June 7, EA Games launched a new version of their site. The interface is pretty good, but web fonts look like they are ugly.
And, it seems, I found a solution that allows you to smooth the font with the help of the text-shadowCSS3 properties. It works perfectly on Windows XP (if ClearType fonts are displayed or the standard method) and on older operating systems if the browser is modern.
Mathieu Avons talks about this well-known effect associated with the lack of smoothness of fonts in Windows XP: the “almost vertical” lines look quite smooth (especially when ClearType comes into play), but the “almost horizontal” lines consist of noticeable steps, caused by sharp (non-smoothed) single-pixel jerks of the contour line, made in the vertical direction. It turns out that this problem can be overcome!
I was very surprised to see the extraordinarily effective force of the observed effect from the shadow. Changing is not only the smooth contour of letters. Also, the distance between some letters, the position of some letters in a word, and even the width of some letters change by ≈1 pixels . The contours of some smaller letters (in the inscription "EA AT E3 2011") are beginning to look significantly thinner.

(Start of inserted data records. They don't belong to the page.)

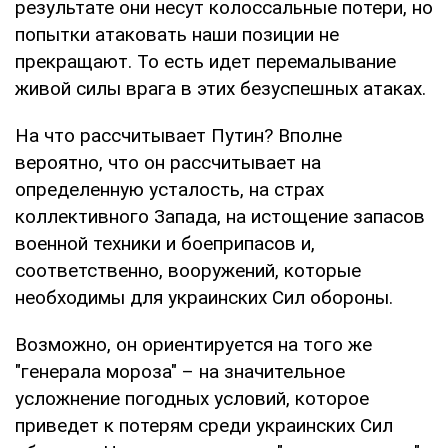
результате они несут колоссальные потери, но
попытки атаковать наши позиции не
прекращают. То есть идет перемалывание
живой силы врага в этих безуспешных атаках.
На что рассчитывает Путин? Вполне
вероятно, что он рассчитывает на
определенную усталость, на страх
коллективного Запада, на истощение запасов
военной техники и боеприпасов и,
соответственно, вооружений, которые
необходимы для украинских Сил обороны.
Возможно, он ориентируется на того же
"генерала мороза" – на значительное
усложнение погодных условий, которое
приведет к потерям среди украинских Сил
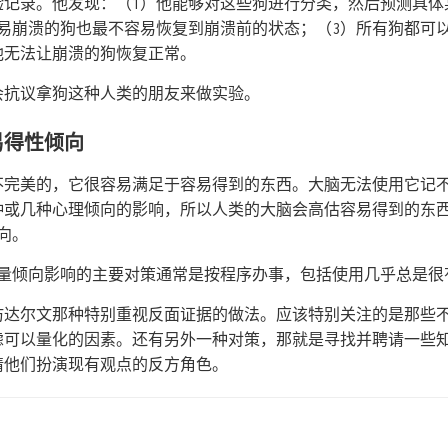
验记录。他发现：（1）他能够对这些狗进行分类，然后预测具体
易崩溃的狗也最不容易恢复到崩溃前的状态；（3）所有狗都可
他无法让崩溃的狗恢复正常。
会抗议拿狗这种人类的朋友来做实验。
易得性倾向
不完美的，它很容易满足于容易得到的东西。大脑无法使用它记
种或几种心理倾向的影响，所以人类的大脑会高估容易得到的东
向。
衡量倾向影响的主要对策通常是按程序办事，包括使用几乎总是很
仿达尔文那种特别重视反面证据的做法。应该特别关注的是那些
虑可以量化的因素。还有另外一种对策，那就是寻找并聘请一些
请他们扮演现有观点的反方角色。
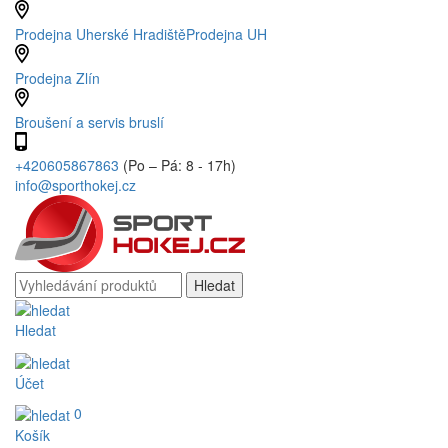
Prodejna Uherské Hradiště
Prodejna UH
Prodejna Zlín
Broušení a servis bruslí
+420605867863
(Po – Pá: 8 - 17h)
info@sporthokej.cz
Hledat
Účet
0
Košík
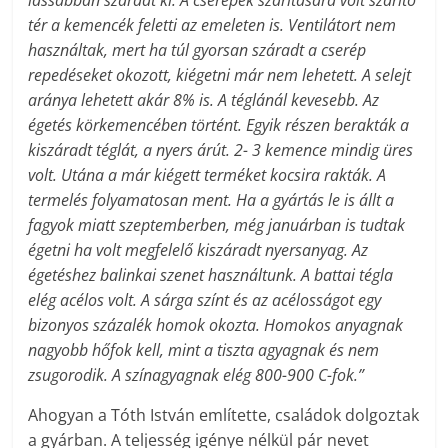
lassabban száradt ki. A cserepek szárítására volt szárító
tér a kemencék feletti az emeleten is. Ventilátort nem
használtak, mert ha túl gyorsan száradt a cserép
repedéseket okozott, kiégetni már nem lehetett. A selejt
aránya lehetett akár 8% is. A téglánál kevesebb. Az
égetés körkemencében történt. Egyik részen berakták a
kiszáradt téglát, a nyers árút. 2- 3 kemence mindig üres
volt. Utána a már kiégett terméket kocsira rakták. A
termelés folyamatosan ment. Ha a gyártás le is állt a
fagyok miatt szeptemberben, még januárban is tudtak
égetni ha volt megfelelő kiszáradt nyersanyag. Az
égetéshez balinkai szenet használtunk. A battai tégla
elég acélos volt. A sárga színt és az acélosságot egy
bizonyos százalék homok okozta. Homokos anyagnak
nagyobb hőfok kell, mint a tiszta agyagnak és nem
zsugorodik. A színagyagnak elég 800-900 C-fok.”
Ahogyan a Tóth István említette, családok dolgoztak
a gyárban. A teljesség igénye nélkül pár nevet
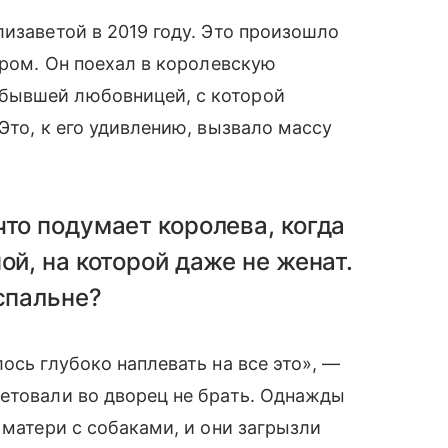
лизаветой в 2019 году. Это произошло
ером. Он поехал в королевскую
бывшей любовницей, с которой
Это, к его удивлению, вызвало массу
что подумает королева, когда
ой, на которой даже не женат.
 спальне?
ось глубоко наплевать на все это», —
етовали во дворец не брать. Однажды
 матери с собаками, и они загрызли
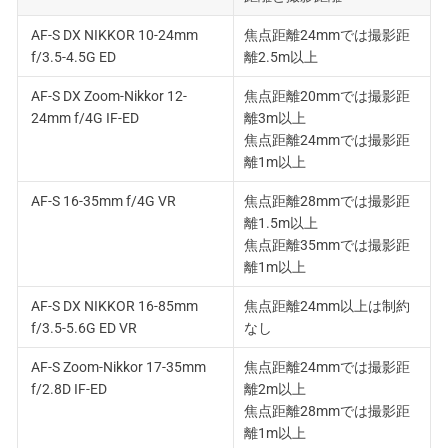
AF-S DX NIKKOR 10-24mm
焦点距離24mmでは撮影距
f/3.5-4.5G ED
離2.5m以上
AF-S DX Zoom-Nikkor 12-
焦点距離20mmでは撮影距
24mm f/4G IF-ED
離3m以上
焦点距離24mmでは撮影距
離1m以上
AF-S 16-35mm f/4G VR
焦点距離28mmでは撮影距
離1.5m以上
焦点距離35mmでは撮影距
離1m以上
AF-S DX NIKKOR 16-85mm
焦点距離24mm以上は制約
f/3.5-5.6G ED VR
なし
AF-S Zoom-Nikkor 17-35mm
焦点距離24mmでは撮影距
f/2.8D IF-ED
離2m以上
焦点距離28mmでは撮影距
離1m以上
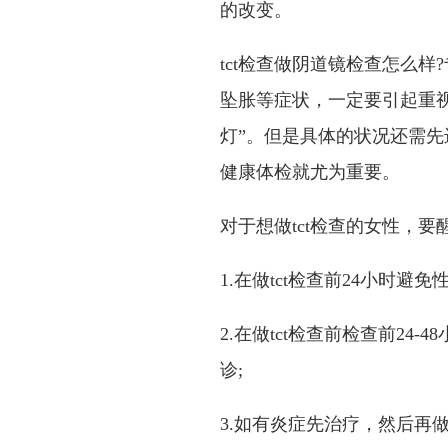
的改变。
tct检查做阴道镜检查怎么
坠胀等症状，一定要引起重
灯”。但是具体的状况还需
健康体检就尤为重要。
对于想做tct检查的女性，
1.在做tct检查前24小时避免
2.在做tct检查前检查前2
诊;
3.如有炎症先治疗，然后再做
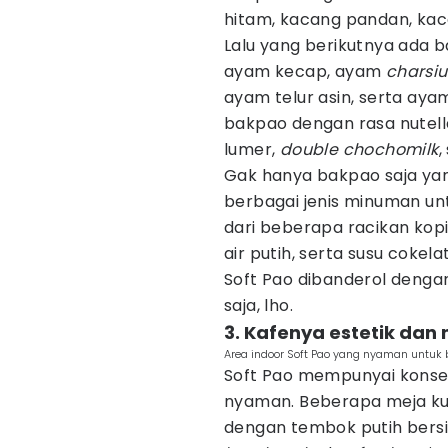
hitam, kacang pandan, kaca
Lalu yang berikutnya ada b
ayam kecap, ayam
charsiu
ayam telur asin, serta ay
bakpao dengan rasa nutell
lumer,
double chochomilk
,
Gak hanya bakpao saja yang
berbagai jenis minuman u
dari beberapa racikan kopi
air putih, serta susu coke
Soft Pao dibanderol denga
saja, lho.
3. Kafenya estetik da
Area indoor Soft Pao yang nyaman untuk b
Soft Pao mempunyai konse
nyaman. Beberapa meja kur
dengan tembok putih bers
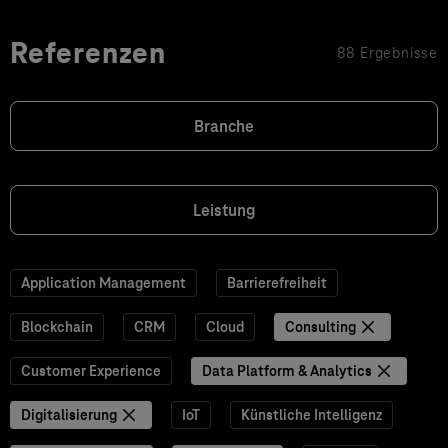
Referenzen
88 Ergebnisse
Branche
Leistung
Application Management
Barrierefreiheit
Blockchain
CRM
Cloud
Consulting
Customer Experience
Data Platform & Analytics
Digitalisierung
IoT
Künstliche Intelligenz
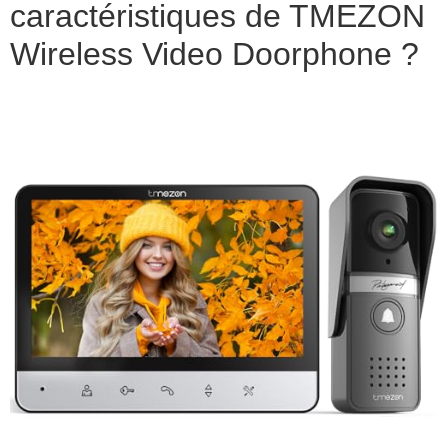
caractéristiques de TMEZON
Wireless Video Doorphone ?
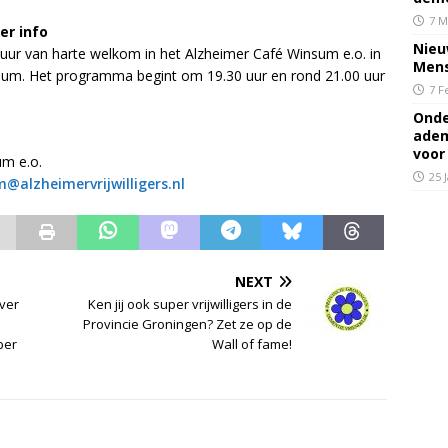
7 M
er info
Nieu
ur van harte welkom in het Alzheimer Café Winsum e.o. in
Mens
um. Het programma begint om 19.30 uur en rond 21.00 uur
7 F
Onde
adem
voor
m e.o.
25 
@alzheimervrijwilligers.nl
NEXT
ver
Ken jij ook super vrijwilligers in de
Provincie Groningen? Zet ze op de
ber
Wall of fame!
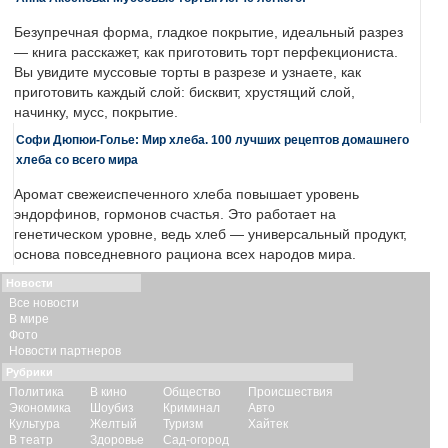
Безупречная форма, гладкое покрытие, идеальный разрез
— книга расскажет, как приготовить торт перфекциониста.
Вы увидите муссовые торты в разрезе и узнаете, как
приготовить каждый слой: бисквит, хрустящий слой,
начинку, мусс, покрытие.
Софи Дюпюи-Голье: Мир хлеба. 100 лучших рецептов домашнего
хлеба со всего мира
Аромат свежеиспеченного хлеба повышает уровень
эндорфинов, гормонов счастья. Это работает на
генетическом уровне, ведь хлеб — универсальный продукт,
основа повседневного рациона всех народов мира.
Новости
Все новости
В мире
Фото
Новости партнеров
Рубрики
Политика
В кино
Общество
Происшествия
Экономика
Шоубиз
Криминал
Авто
Культура
Желтый
Туризм
Хайтек
В театр
Здоровье
Сад-огород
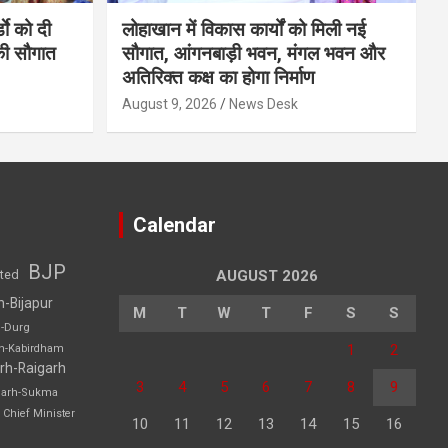
डाे को दी
लोहाखान में विकास कार्यों को मिली नई
की सौगात
सौगात, आंगनबाड़ी भवन, मंगल भवन और
अतिरिक्त कक्ष का होगा निर्माण
August 9, 2026
News Desk
Calendar
BJP
sted
AUGUST 2026
h-Bijapur
M
T
W
T
F
S
S
h-Durg
1
2
rh-Kabirdham
rh-Raigarh
3
4
5
6
7
8
9
garh-Sukma
Chief Minister
10
11
12
13
14
15
16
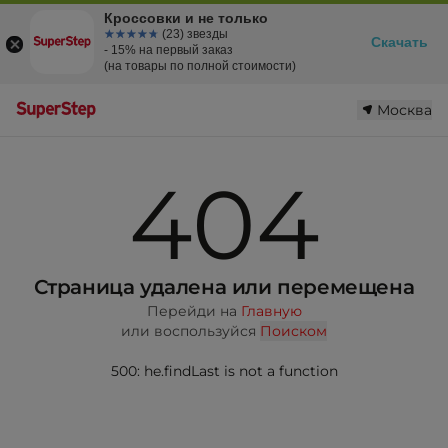
Кроссовки и не только
☆☆☆☆☆
★★★★★
(23) звезды
Скачать
- 15% на первый заказ
(на товары по полной стоимости)
Москва
404
Страница удалена или перемещена
Перейди на
Главную
или воспользуйся
Поиском
500: he.findLast is not a function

In the two-frame animation that Mathieu Avons applies to his blog to see the difference between a font with a shadow and no shadow, you can also see these effects. The letters are not only perfectly smoothed, but also jump back and forth, changing the width and thickness (and italics, it seems, is also a slope). They move! It is truly surprising that all this is achieved by a few simplest lines in CSS3:
It should be noted, however, that the “see this focus” link takes you to a pair of screenshots that replace each other when you hover your mouse, and not to a real piece of EA Games site code with real text headers. In order to see the effect live, you will probably have to arm yourself with Stylish and find a suitable “victim” on the net - a website with headers typed in “yard” letters in size.